Inflation Reduction Act Takes an All of the Above Approach to Climate Crisis

Originally published for customers August 10, 2022

What’s the issue?

At 755 pages, the Inflation Reduction Act, which passed a key Senate vote this past weekend and is now pending before the House, is an ambitious use of the tax code to encourage investment in renewable energy solutions in response to climate change issues. However, because it is a compromise between Senators Schumer and Manchin, it has a bit of something in there for everyone.

Why does it matter?

Understanding the provisions that may allow participation by more traditional energy companies, like pipelines, storage providers and producers, is important so that those companies can maximize the benefits provided in the proposed legislation.

What’s our view?

There are a number of provisions that may be of interest to storage providers and producers, but not nearly as many for pipeline companies as the focus of the bill for more traditional energy seems to be on carbon capture and storage, hydrogen and oil and gas leasing. There is a new fee imposed on oil and gas producers and pipelines if their methane emissions exceed a certain level, but our first look at it shows that it is not likely to have much of an impact on pipeline companies due to a netting provision found in the bill and what appears to be a fairly high threshold for pipelines.

 


At 755 pages, the Inflation Reduction Act, which passed a key Senate vote this past weekend and is now pending before the House, is an ambitious use of the tax code to encourage investment in renewable energy solutions in response to climate change issues. However, because it is a compromise between Senators Schumer and Manchin, it has a bit of something in there for everyone. Understanding the provisions that may allow participation by more traditional energy companies, like pipelines, storage providers and producers, is important so that those companies can maximize the benefits provided in the proposed legislation.

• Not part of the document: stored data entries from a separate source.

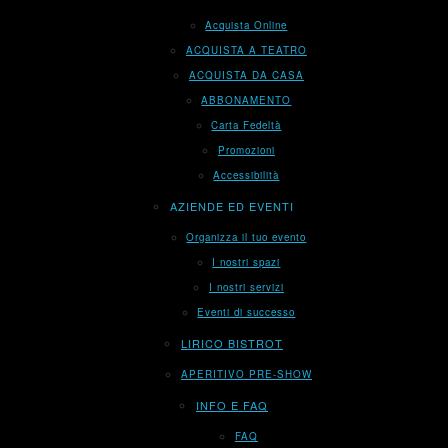
Acquista Online
ACQUISTA A TEATRO
ACQUISTA DA CASA
ABBONAMENTO
Carta Fedeltà
Promozioni
Accessibilità
AZIENDE ED EVENTI
Organizza il tuo evento
I nostri spazi
I nostri servizi
Eventi di successo
LIRICO BISTROT
APERITIVO PRE-SHOW
INFO E FAQ
FAQ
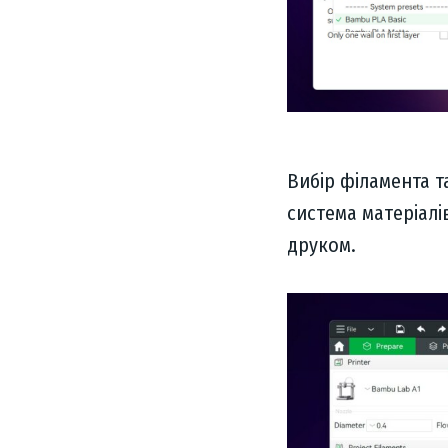
Вибір філамента т
система матеріалі
друком.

There are a number of provisions that may be of interest to storage providers and producers, but not nearly as many for pipeline companies as the focus of the bill for more traditional energy seems to be on carbon capture and storage, hydrogen and oil and gas leasing. There is a new fee imposed on oil and gas producers and pipelines if their methane emissions exceed a certain level, but our first look at it shows that it is not likely to have much of an impact on pipeline companies due to a netting provision found in the bill and what appears to be a fairly high threshold for pipelines.

 

Key Energy Provisions of the Inflation Reduction Act

Late last month, Senators Schumer and Manchin announced that they had reached an agreement on a massive bill titled the Inflation Reduction Act. It is basically a slimmed down version of the Build Back Better bill that Democrats had been negotiating since President Biden took office. The bill addresses a number of contentious issues concerning taxation and drug prices, but the primary focus of the tax incentives found in the bill are being billed by Democrats as “the single biggest climate investment in U.S. history” that will put the U.S. “on a path to roughly 40% emissions reduction by 2030.”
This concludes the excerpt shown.